Во-вторых, «Народный референдум», как и обещал, выдвинул единого кандидата на президентских выборах, и мы уже формируем списки на парламентские выборы. Сегодня это единственная коалиция, которая действует. Это тоже достижение.

Для меня также достижение, как мы смогли устроить кампанию продвижения внутри власти: мы обошли почти сорок членов парламента, встретились с тремя замминистрами. Сначала они ответили нам, что все эти сборы подписей недействительны, а потом были вынуждены собирать комиссию и признать, что переданные подписи все-таки действительные. Дальше они отказались ставить этот вопрос в повестку дня. Хорошо, это еще один повод, почему мы идем на эти и следующие выборы.

Достижений достаточно. Я не хочу сказать, что я бы не хотел большего. Я бы хотел, но я существую в той ситуации, которая есть.

- Владимир Некляев в одном из своих интервью рассказывал, что перед выборами 2010 года действовала схема принуждения к единству через финансирование. Известно, что именно «Говори правду» аккумулирует основные деньги в последние годы, деньги спонсоров и так далее. Вы добиваетесь единства с БНФ и движением Милинкевича через финансовые механизмы? Каким образом вам удалось протолкнуть своего кандидата мимо их политиков?

- Во-первых, скажу, что мне неизвестно о такой системе, о которой рассказывал Некляев. Более того, я лично считаю ее бесполезной и ненужной. Она никогда не сработает. Это только для людей, которые рассматривают политику как литературный роман, такое возможно. В 2010 году такого не было. У всех были свои ресурсы, у кого-то больше, у кого-то меньше. Это было разного уровня финансирование.

Сегодня все понимают, что кампания 2015 года будет самой сложной за эти 20 лет. И с точки зрения состояния общества, и с точки зрения состояния демократических оппозиционных структур, и с точки зрения результата, который она может дать. Можно выиграть, но можно и сильно облажаться. Поэтому, как в любой кризис, жить вместе и дешевле и выгодней. Так и сегодня быть вместе выгодней.

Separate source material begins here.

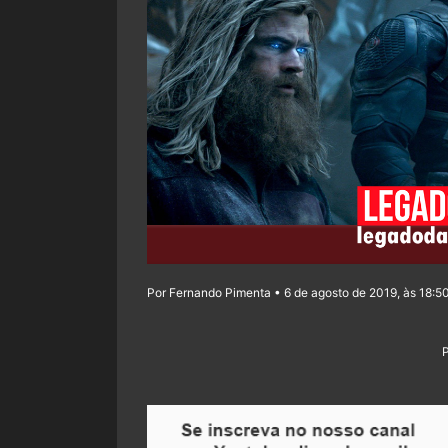
Por Fernando Pimenta • 6 de agosto de 2019, às 18:5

Я уверен, что мы это увидим на этапе сбора подписей, если лидеры примут решение не рисовать подписи, а собирать реальные подписи реальных людей. Очевидно, что вместе можно собрать подписи, вместе провести парламентскую кампанию. Это проще.

- Как вам удается убеждать то же движение «За свободу»? Как вы их заставляете подчиниться себе?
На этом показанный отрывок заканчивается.